Sabrang Communications
- Formation: 1993
- Type: NGO
- Purpose: Combat communalism and caste-based discrimination
- Location: Mumbai;
- Key people: Javed Anand; Teesta Setalvad;
- Website: www.sabrangindia.in

= Sabrang Communications =

Indian organization

Sabrang Communications is an organization founded in 1993 that publishes the monthly Communalism Combat magazine and that operates KHOJ, a secular education program, in schools in Mumbai, India.
Communalism Combat is edited by Javed Anand and Teesta Setalvad.
The Khoj programs try to help children to get past identity labels.

==Foundation==

Javed Anand left his job as a Bombay-based journalist in the mainstream press and founded Communalism Combat in 1993 to fight religious intolerance and communal violence.
His decision followed the December 1992 destruction of the Babri Mosque by Hindu fundamentalists.
Communalism Combat first appeared in August 1993.
Javed Anand and Teesta Setalvad, founders of Sabrang, are also founders of the NGO "Citizens for Peace and Justice", which fights communalism through the courts.

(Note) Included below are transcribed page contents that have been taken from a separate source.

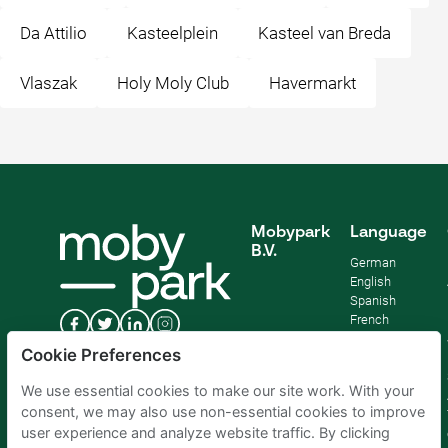
Da Attilio
Kasteelplein
Kasteel van Breda
Vlaszak
Holy Moly Club
Havermarkt
Mobypark
Language
B.V.
German
English
Spanish
French
Italian
Cookie Preferences
Dutch
We use essential cookies to make our site work. With your
consent, we may also use non-essential cookies to improve
user experience and analyze website traffic. By clicking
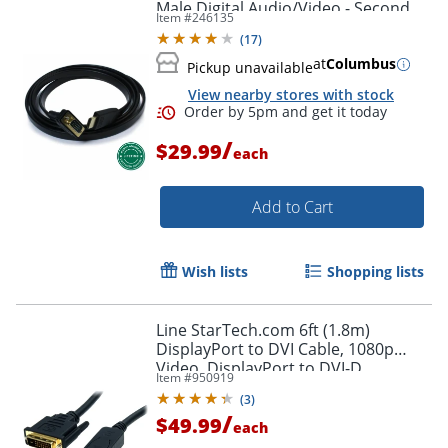
Male Digital Audio/Video - Second
Item #
246135
End: 1x H - HDMIVGA
(
17
)
at
Columbus
Pickup unavailable
View nearby stores with stock
/
$29.99
each
Add to Cart
Wish lists
Shopping lists
Line StarTech.com 6ft (1.8m)
DisplayPort to DVI Cable, 1080p
Video, DisplayPort to DVI-D
Item #
950919
Adapter/Converter Cable, DP 1.2 to
(
3
)
DVI Monitor Cable
/
$49.99
each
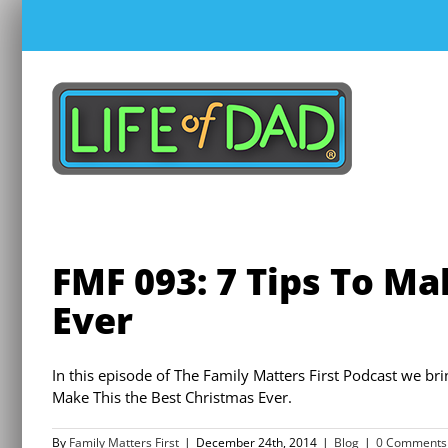
Skip
to
content
FMF 093: 7 Tips To Ma
Ever
In this episode of The Family Matters First Podcast we br
Make This the Best Christmas Ever.
By
Family Matters First
|
December 24th, 2014
|
Blog
|
0 Comments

==Objectives and activities==

Sabrang says its purpose is "to provide information on, analyse and expose the machinations of communal politics in India, on the subcontinent and abroad and to publicise the attempt of secular individuals, groups and organisations engaged in fighting them".
Sabrang also aimed to create new books on Indian history as an alternative to official accounts that distort or truncate reality. Part of the objective would be to destroy traditional stereotypes.
Another project begun in 1996 was named "Aman", which means "Olive Branch". It encouraged correspondence between Indian and Pakistani children as a way to start overcoming the hostility that has existed between the two countries since partition in 1947.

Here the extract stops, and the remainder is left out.